March 7th marked the 50th anniversary of “Bloody Sunday”, which took place in Selma in 1965. Tens of thousands of people walked across the bridge in Selma, Alabama on Sunday to commemorate what happened there 50 years prior. The participants sang the song “We Shall Overcome” and carried signs as they walked across the Edmund Pettus Bridge.
According to Tami Chappelle’s news article covering the commemoration of the event, “among the throng were demonstrators who took part in the 1965 march, as well as others calling for immigration and gay rights.” Though this point in history marks a turning point in the U.S. Civil Rights Movement, Bloody Sunday was a tragedy in itself. Six hundred activist were beaten by police who attacked them with batons and sprayed them with tear gas. Martin Luther King Jr. and the Southern Christian Leadership Conference (SCLC) were encouraged by local activists in Alabama to make Selma’s resistance to black voting a national concern. Martin Luther King and the SCLC led a series of demonstrations to the Dallas County Courthouse. On February 17, 1965, a protester named Jimmy Lee Jackson was shot and killed by an Alabama state trooper. The protest march in Selma, later to be named Bloody Sunday, was scheduled in retaliation of this police brutality. During the march, they found their way blocked by state troopers.
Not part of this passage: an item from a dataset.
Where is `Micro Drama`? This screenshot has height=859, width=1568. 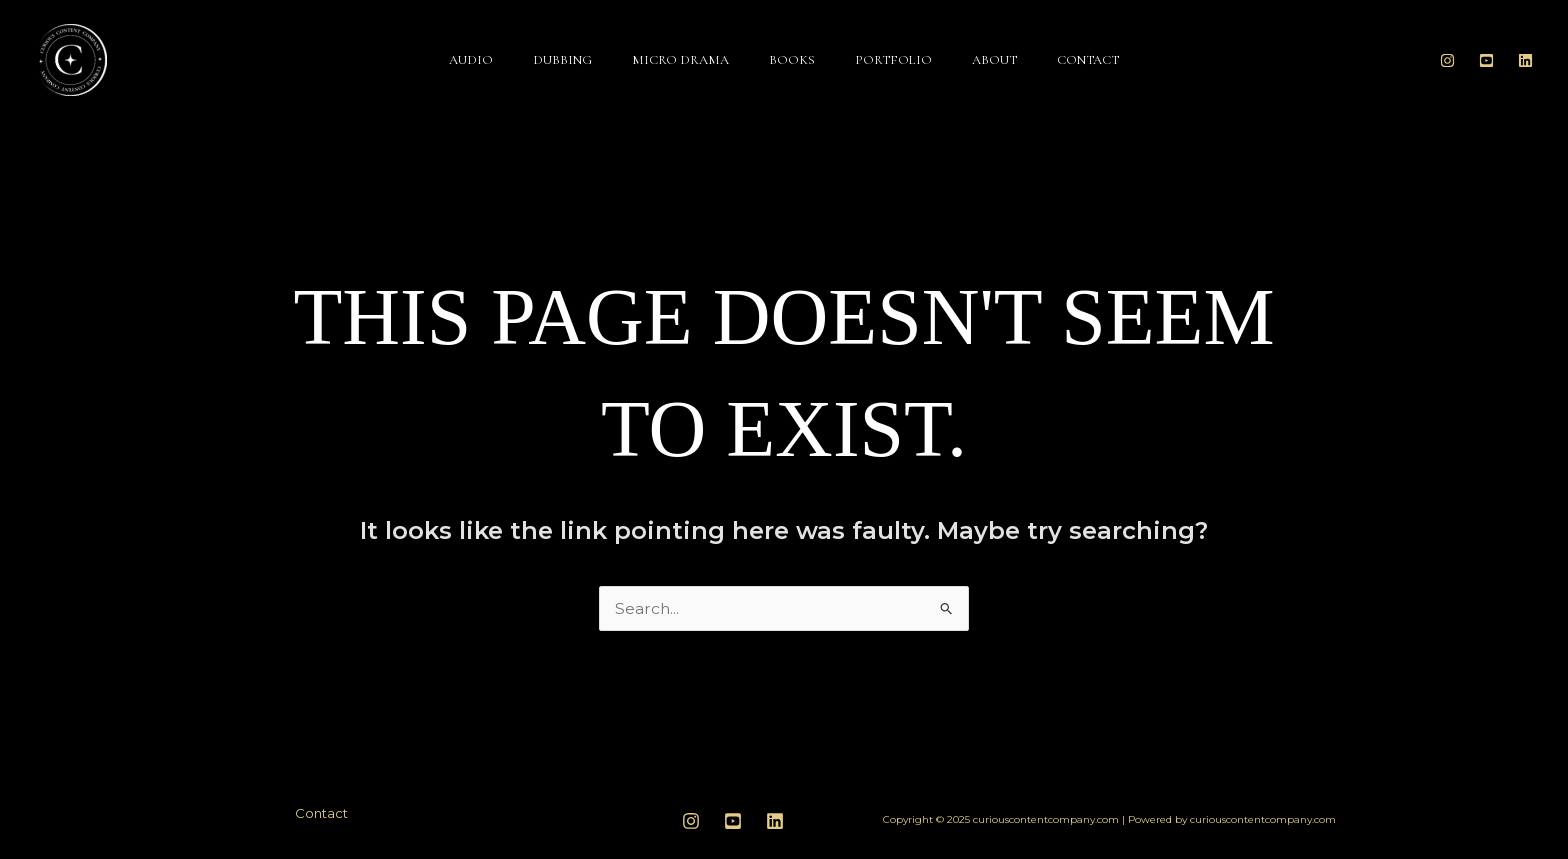 Micro Drama is located at coordinates (680, 60).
When the protesters refused to leave, the officers shot teargas into the crown, beating the nonviolent protesters, and hospitalizing over fifty people.
“The anniversary comes at a time of renewed focus on racial disparities in the United States and anger over treatment of black civilians, among them 18-year-old Michael Brown, whose killing by a white police officer in Ferguson, Missouri, last year sparked widespread protests,” says Chappelle.
Despite the events that occurred there, the Edmund Pettus Bridge has become a sacred symbol of the black fight for equality. Though much was done that day, there is still much more that needs to be done today. Fifty years after Bloody Sunday, there are still many issues concerning race. Today, racism is covert. Blacks are more likely to be arrested; they’re more likely to be convicted when the supposed victim is white; they have a disproportionate representation in prison. Blacks today are not overtly oppressed, but institutions today are established with dissimilar objective interests, as Bonilla-Silva argues, that encourage inequality covertly.
Black hate crimes are taking the forefront in the media and our everyday lives. Despite the progress that has been made for equality in the last fifty years, the events that happened on March 7th, 1965 in Selma are still relevant today, when names like Michael Brown and Eric Garner still bring to light important racial disparities.